Output 27.25.3: Random Intercepts and Effects with Unconstrained Error Variances: Model Fit
Fit Summary | |
---|---|
Chi-Square | 11.6250 |
Chi-Square DF | 10 |
Pr > Chi-Square | 0.3109 |
The chi-square for the unconstrained model is 11.625 (df = 10, p > .10). This indicates an acceptable model fit. The chi-square difference test can also be conducted for testing the previous constrained model against this new model. The chi-square difference is 19.81 = 31.431 – 11.625. With df = 4, this chi-square difference value is statistically significant at =0.01, indicating a significant improvement of model fit by using the unconstrained model.
Output 27.25.4 shows the estimation results.
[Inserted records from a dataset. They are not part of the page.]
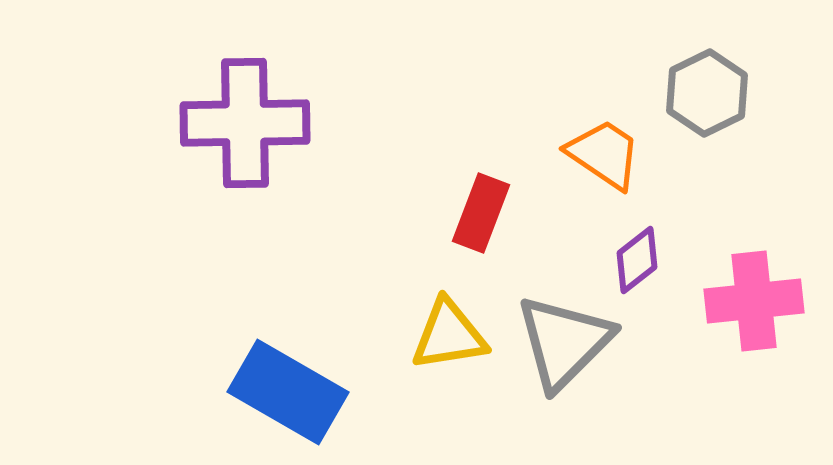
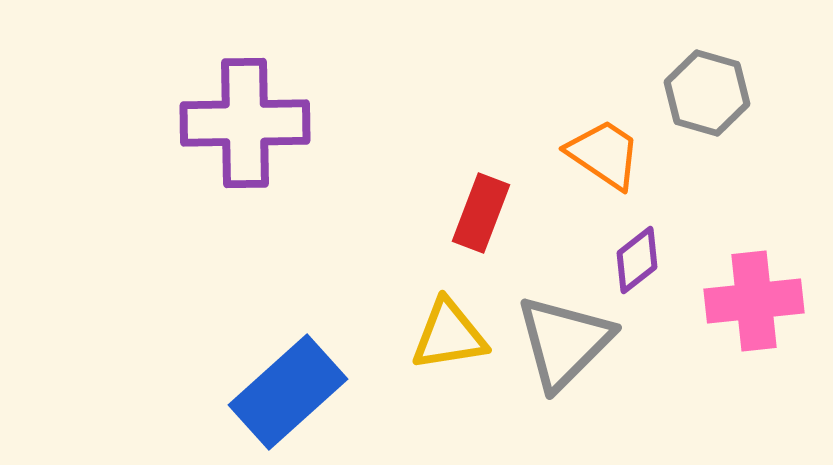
gray hexagon: rotated 18 degrees counterclockwise
blue rectangle: rotated 72 degrees counterclockwise
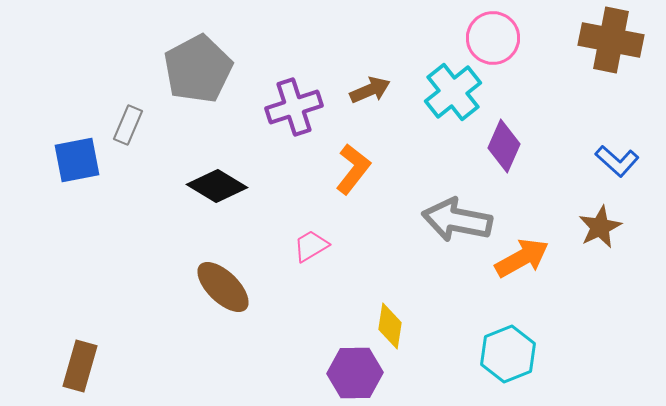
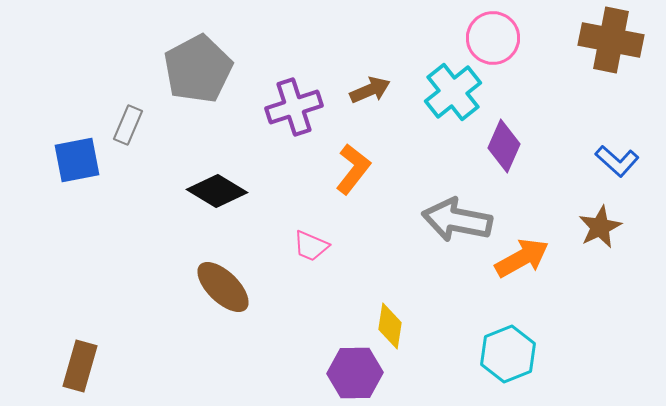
black diamond: moved 5 px down
pink trapezoid: rotated 126 degrees counterclockwise
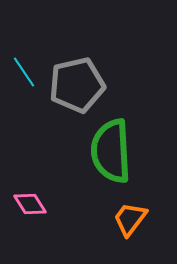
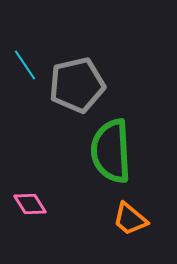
cyan line: moved 1 px right, 7 px up
orange trapezoid: rotated 87 degrees counterclockwise
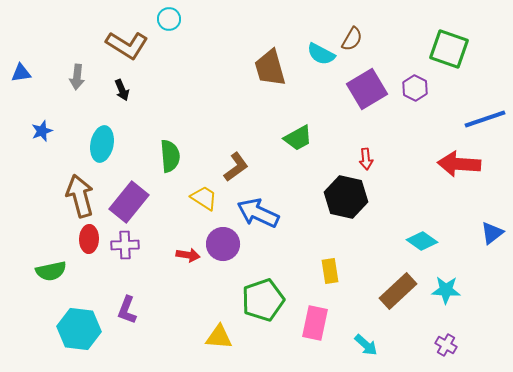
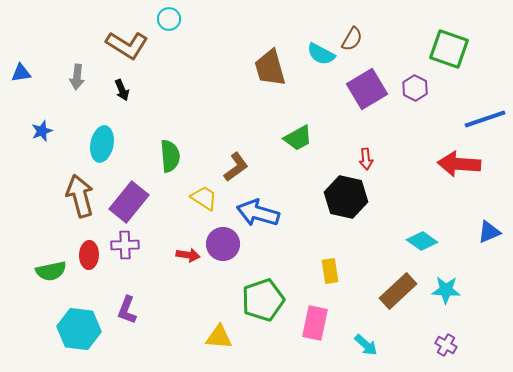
blue arrow at (258, 213): rotated 9 degrees counterclockwise
blue triangle at (492, 233): moved 3 px left, 1 px up; rotated 15 degrees clockwise
red ellipse at (89, 239): moved 16 px down
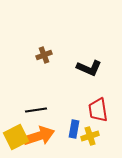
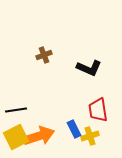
black line: moved 20 px left
blue rectangle: rotated 36 degrees counterclockwise
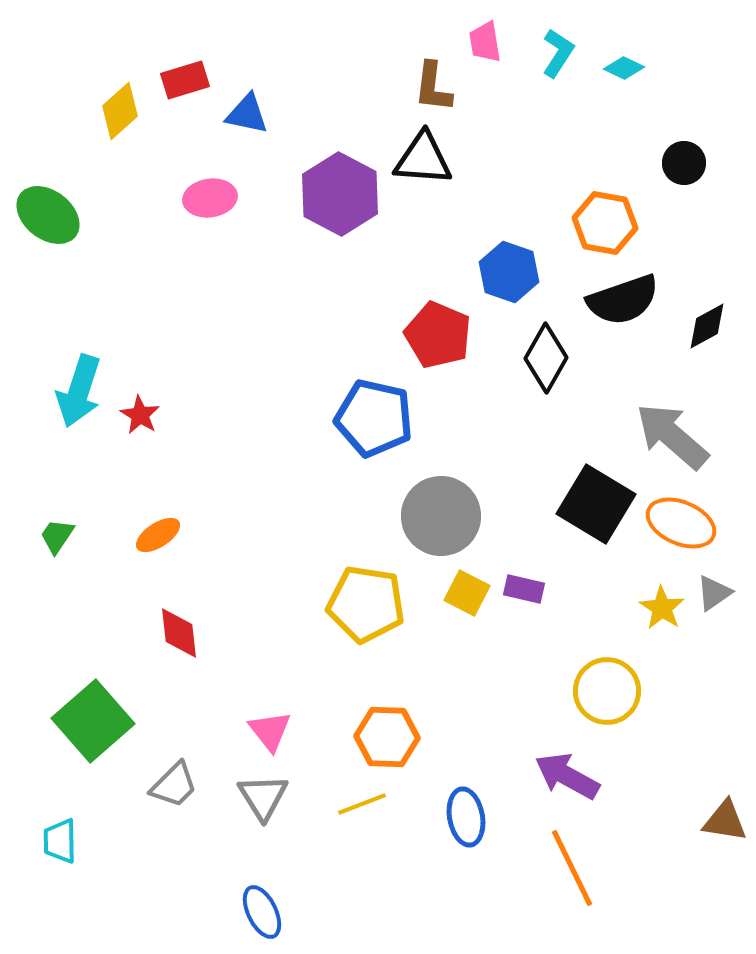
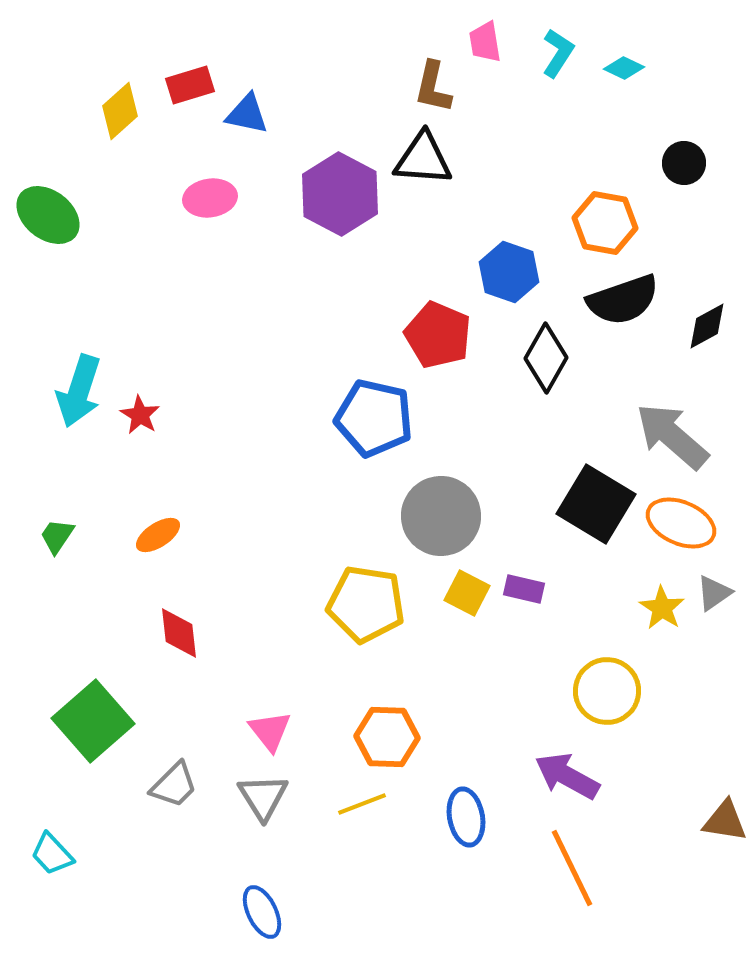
red rectangle at (185, 80): moved 5 px right, 5 px down
brown L-shape at (433, 87): rotated 6 degrees clockwise
cyan trapezoid at (60, 841): moved 8 px left, 13 px down; rotated 42 degrees counterclockwise
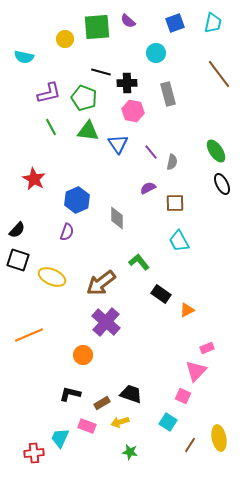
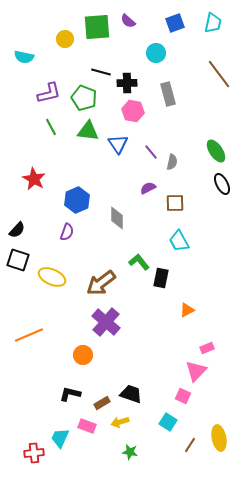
black rectangle at (161, 294): moved 16 px up; rotated 66 degrees clockwise
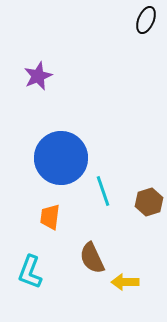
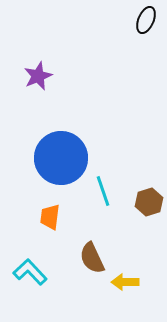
cyan L-shape: rotated 116 degrees clockwise
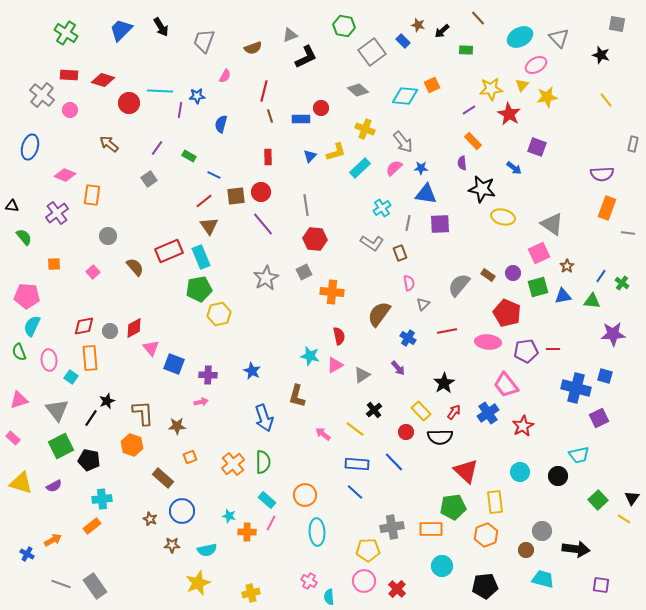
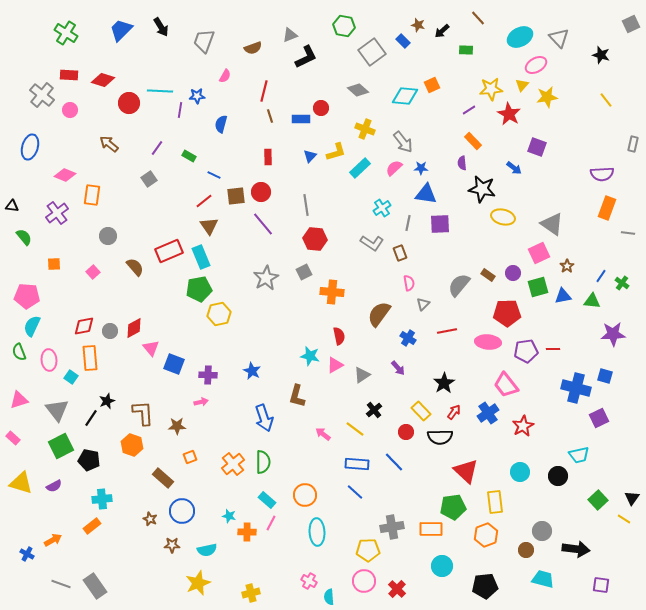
gray square at (617, 24): moved 14 px right; rotated 36 degrees counterclockwise
red pentagon at (507, 313): rotated 24 degrees counterclockwise
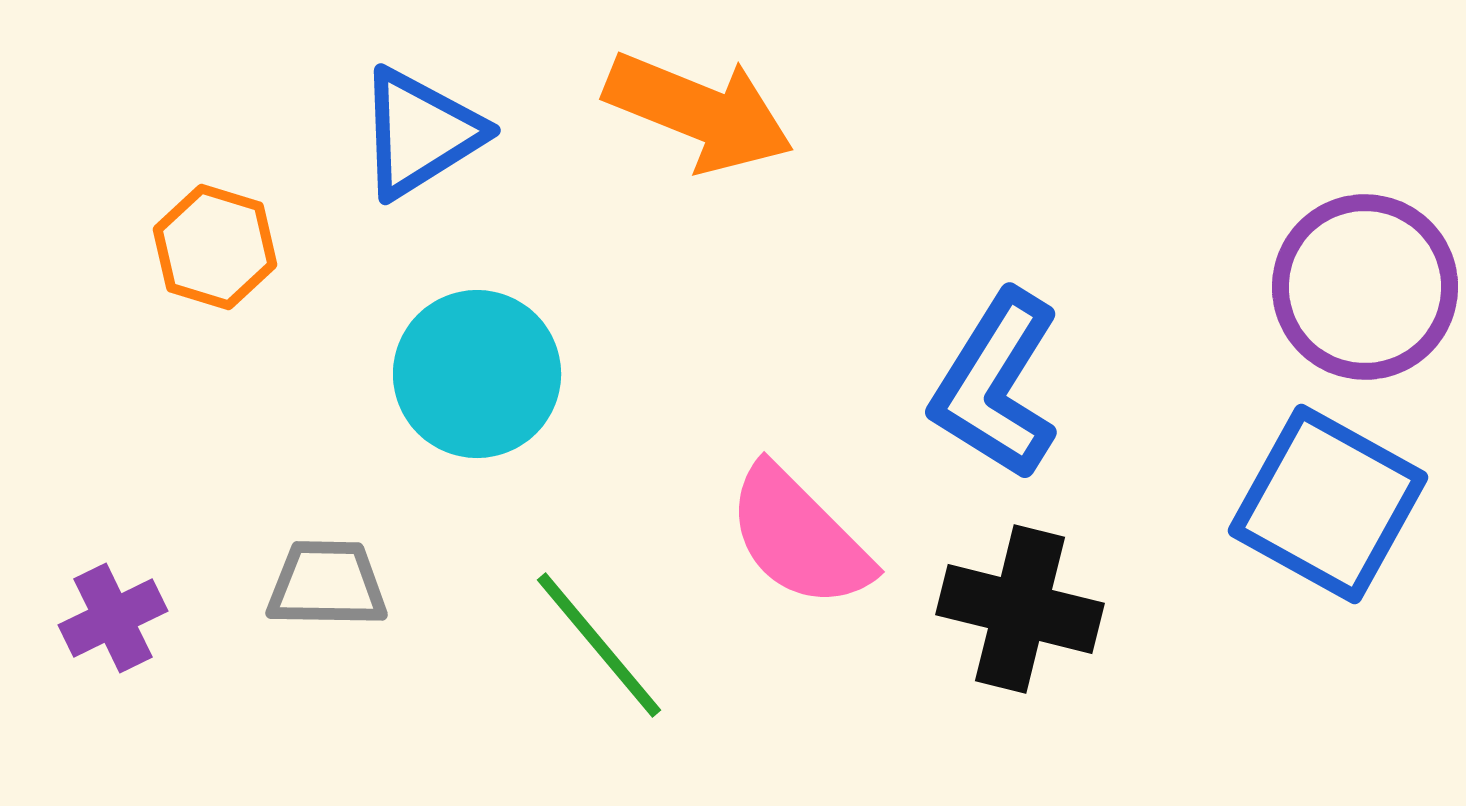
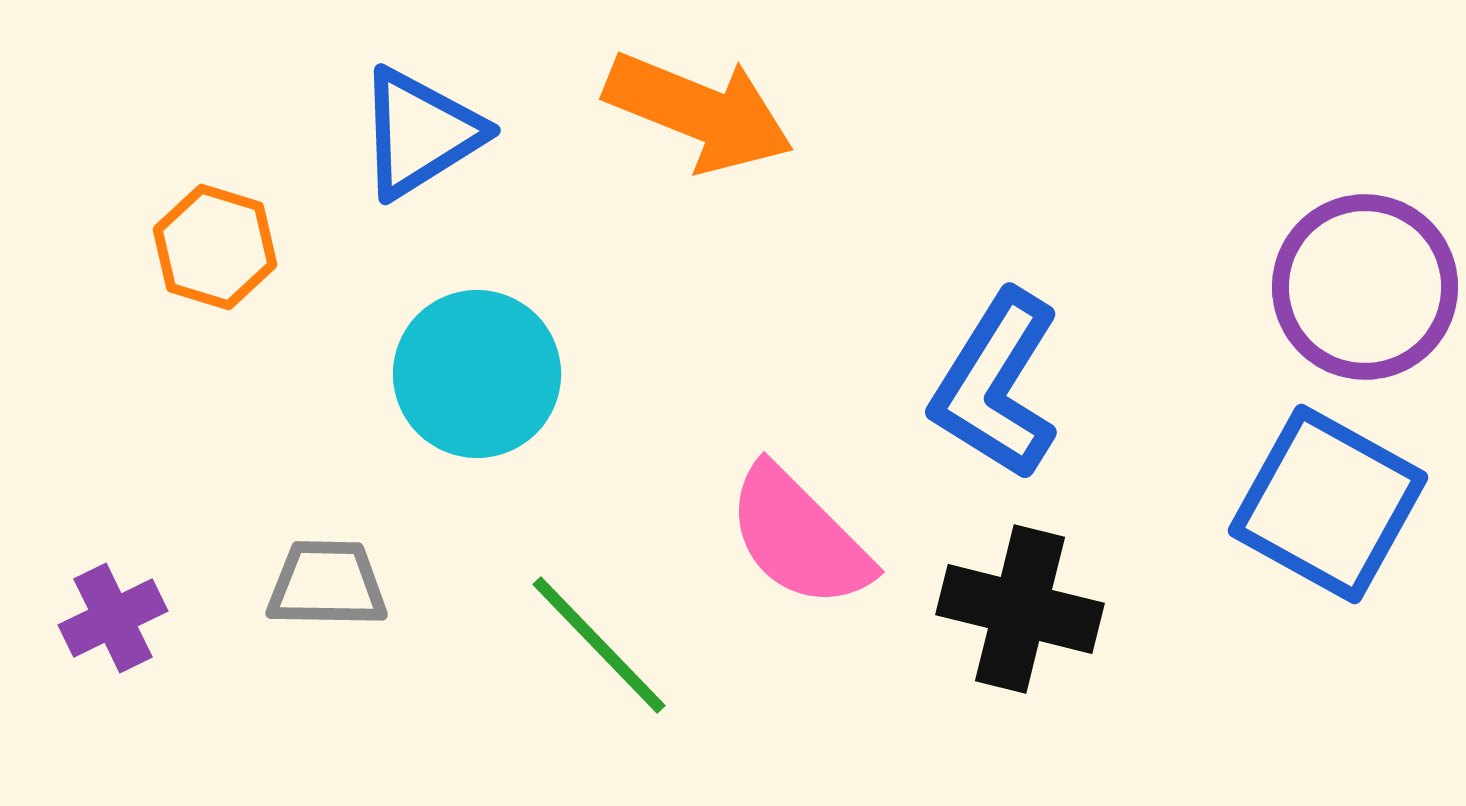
green line: rotated 4 degrees counterclockwise
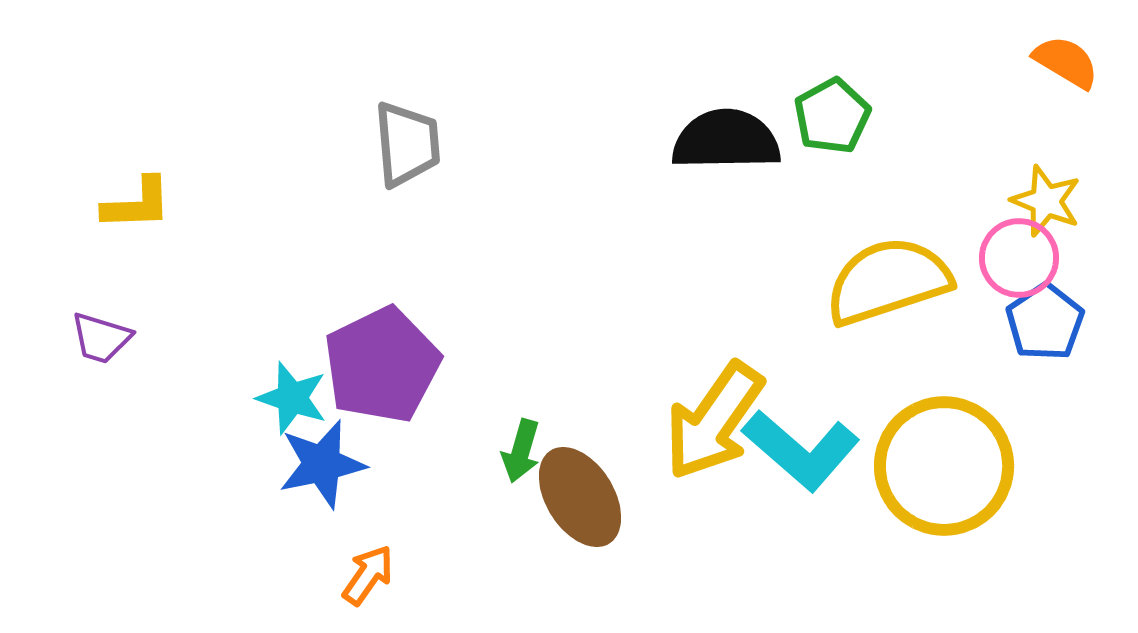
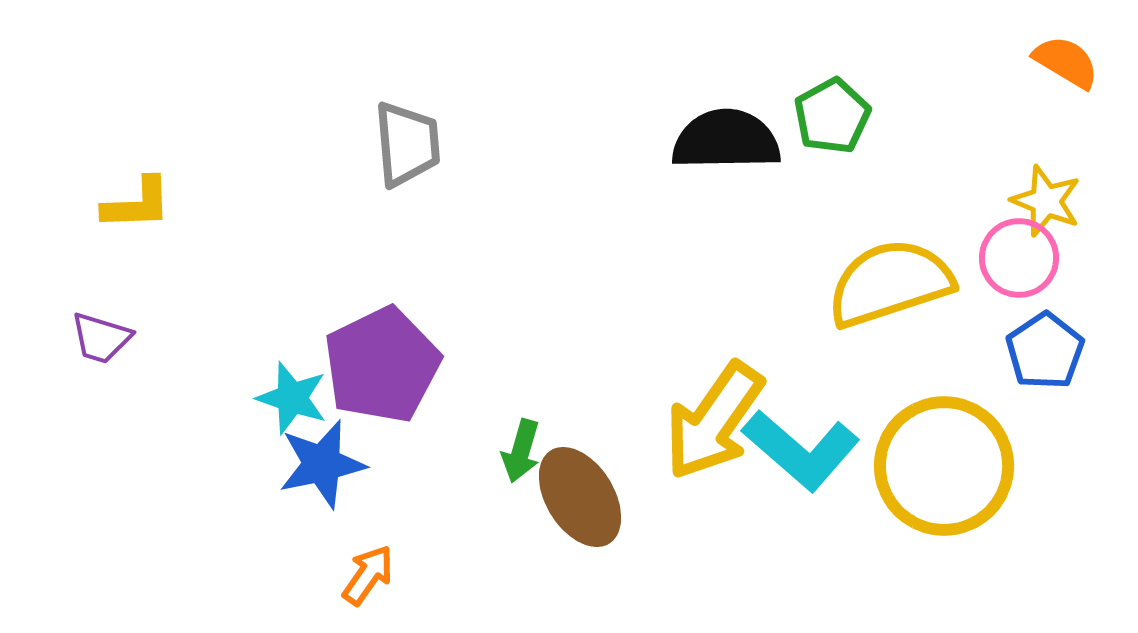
yellow semicircle: moved 2 px right, 2 px down
blue pentagon: moved 29 px down
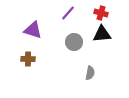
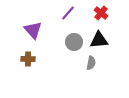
red cross: rotated 24 degrees clockwise
purple triangle: rotated 30 degrees clockwise
black triangle: moved 3 px left, 6 px down
gray semicircle: moved 1 px right, 10 px up
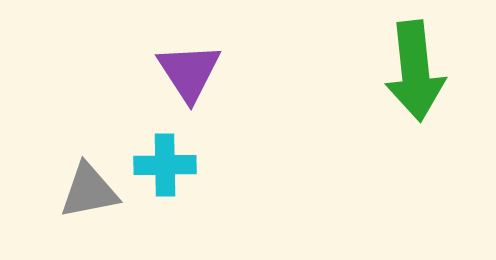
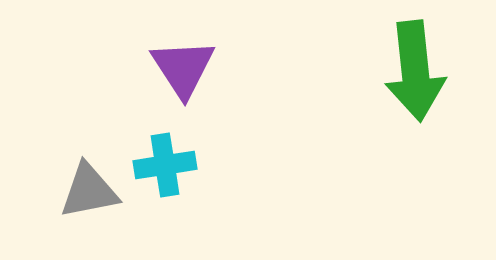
purple triangle: moved 6 px left, 4 px up
cyan cross: rotated 8 degrees counterclockwise
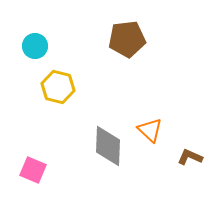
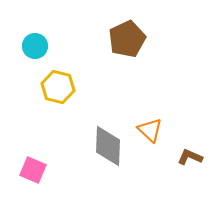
brown pentagon: rotated 18 degrees counterclockwise
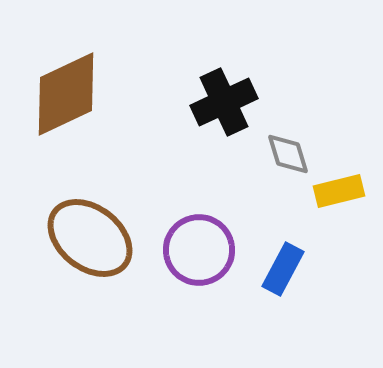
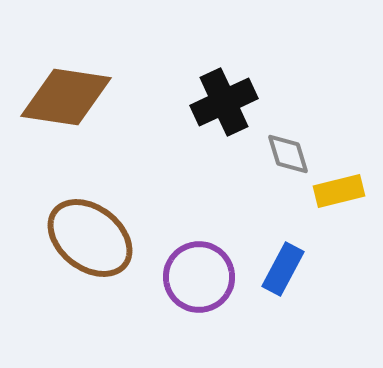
brown diamond: moved 3 px down; rotated 34 degrees clockwise
purple circle: moved 27 px down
Output 27.25.4: Estimation of Random Intercepts and Effects with Unconstrained Error Variances
Estimates for Variances of Exogenous Variables | ||||
---|---|---|---|---|
Variable Type |
Variable | Estimate | Standard Error |
t Value |
Latent | f_alpha | 14.70071 | 5.66943 | 2.59298 |
f_beta | 0.45059 | 0.29867 | 1.50867 | |
Error | e1 | 2.81712 | 1.35332 | 2.08164 |
e2 | 0.32213 | 0.46118 | 0.69848 | |
e3 | 1.94429 | 0.86824 | 2.23935 | |
e4 | 1.88569 | 1.21306 | 1.55448 | |
e5 | 14.65193 | 5.99354 | 2.44462 |
Covariances Among Exogenous Variables | ||||
---|---|---|---|---|
Var1 | Var2 | Estimate | Standard Error |
t Value |
f_alpha | f_beta | 0.35291 | 0.90366 | 0.39054 |
Mean Parameters | ||||
---|---|---|---|---|
Variable Type |
Variable | Estimate | Standard Error |
t Value |
Latent | f_alpha | 14.03046 | 1.01534 | 13.81851 |
f_beta | 3.96793 | 0.22612 | 17.54781 |
The estimation results for the unconstrained model present a slightly different picture than the constrained model. While the estimates for the means and variances of the random intercept and the random training effect look similar in both models, estimates of the covariance between the random intercept and the random training effect are quite different in the two models. The covariance estimate is negative (–0.353) in the constrained model, but it is positive (0.353) in the unconstrained model. However, because the covariance estimates are not statistically significant in both models (t = –0.310 and 0.391, respectively), you wonder whether the current data are showing strong evidence that supports one way or another. To get a clearer picture, perhaps you need to collect more data and fit the models again to examine the significance of the covariance between the random intercept and slope.